Rose Tremain is one of those talented writers in whose hands you instantly feel safe. Here, the reader understands, there will be acts of storytelling that take you into their time and place effortlessly, that present vivid characters who may be enigmatic, but not unsympathetic. Even though short stories aren’t always my first port of call in a literary storm, I found myself instantly sucked into these, such is the brilliance of Tremain’s scene setting, and I was able to move eagerly from one story to the next, never weighed down by her pellucid prose.

All this being said, The American Lover feels quite a mixed and matched collection, put together over time without a central guiding preoccupation. Quite a lot of stories felt like excerpts from possible novels that they didn’t become. But oddly enough, I never minded, because Rose Tremain captured my attention every time, and her best stories were extremely tantalising.

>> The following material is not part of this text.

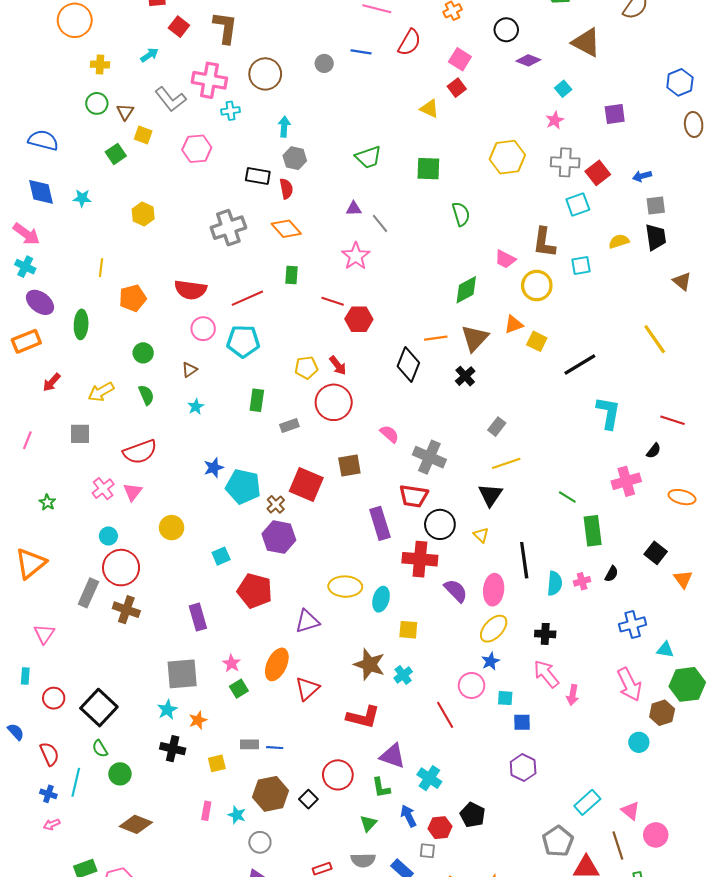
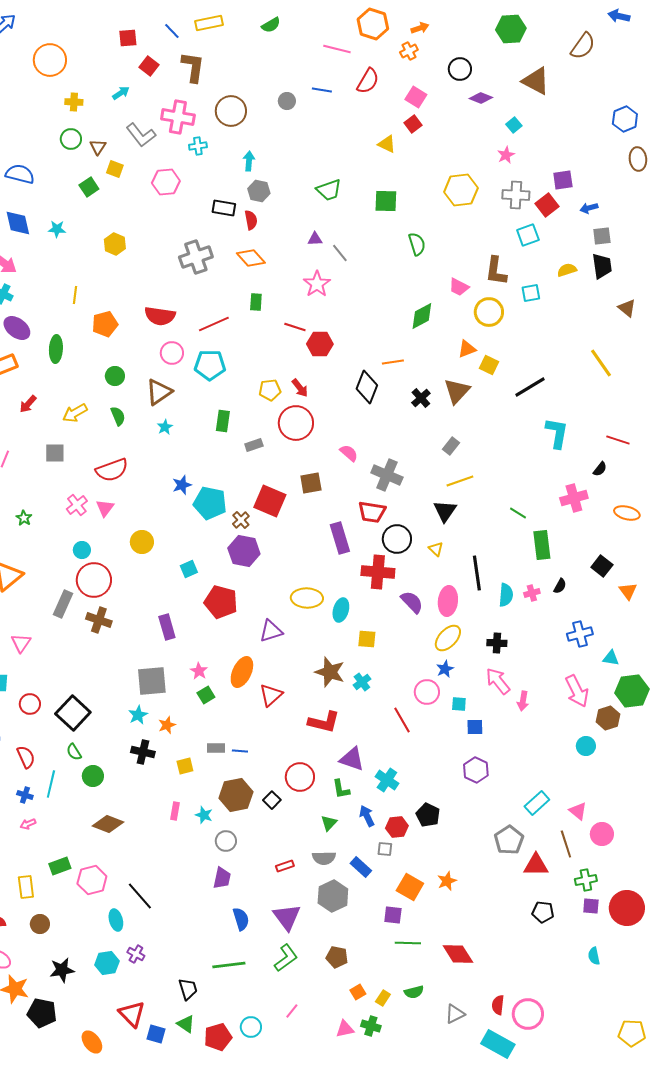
purple square: (615, 114) -> (563, 180), moved
brown triangle: (475, 338) -> (457, 391), moved
brown triangle: (189, 370) -> (159, 392), size x1.8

If there is anything like a hook on which to gather the tales, it might be the effects a single act of selfish taking, or a unilateral decision, can have on others. In the title story, the melancholy Beth recovers slowly from a bad car accident while recounting the events that brought her to her current place (though current is 1974) to the Portuguese maid, Rosalita. Ten years ago Beth fell in love with much older American photographer, Thaddeus. For a while they lived the dream, before Thaddeus abandons her abruptly, pregnant and alone in Paris. Beth turns their failed romance into a book that makes her briefly rich and famous, but nothing can ease her frozen grief, or kickstart her emotional life again. The reader sees how cold and withdrawn Thaddeus is, while Beth only sees her lost dream of him.

In the darkest, most tragic story, ‘Captive’, Owen Gibbs turns his late parents’ farm into a boarding kennels for dogs, ‘For that was part of human nature: a longing to be rid of the things you’d thought you might be able to love, and found you couldn’t.’ The neighbours don’t appreciate the change, and after an act of vicious sabotage, Owen finds himself in the coldest and snowiest night of the winter without heating, and aware that unless he lets the dogs into the house with him, they will all die.

In ‘A View of Lake Superior in the Fall’, elderly parents Walter and Lena take the unusual decision of running away from their home in Nashville to live in their lake cabin on the Canadian side of Lake Superior. They are running away from their daughter, Shirley, a 42-year-old wild child who has never managed to put her life in order, and who has brought her chaos into her parents’ home. ‘Some elderly people might have taken things more in their stride. But she and Walter were so gentle and quiet and kind in each other’s company, they found it hard to tolerate what Shirley had imposed on them, which felt like a crazy and never-ending carnival of woe.’ Alone at last in the empty expanses of Canadian wilderness, Walter and Lena come to see one another in entirely new ways before tragedy overtakes them again.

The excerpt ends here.